▶ **TASK TO COMPLETE**
Exclude the pictures and transcribe the rest of the data below exactly.
▼
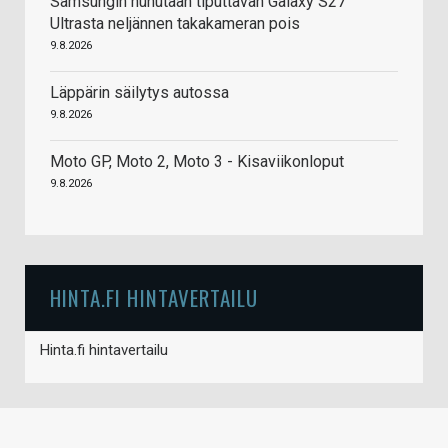
Samsungin huhutaan tiputtavan Galaxy S27
Ultrasta neljännen takakameran pois
9.8.2026
Läppärin säilytys autossa
9.8.2026
Moto GP, Moto 2, Moto 3 - Kisaviikonloput
9.8.2026
HINTA.FI HINTAVERTAILU
Hinta.fi hintavertailu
▲
▶ **COMPLETED TASK**
Samsungin huhutaan tiputtavan Galaxy S27
Ultrasta neljännen takakameran pois
9.8.2026
Läppärin säilytys autossa
9.8.2026
Moto GP, Moto 2, Moto 3 - Kisaviikonloput
9.8.2026
HINTA.FI HINTAVERTAILU
Hinta.fi hintavertailu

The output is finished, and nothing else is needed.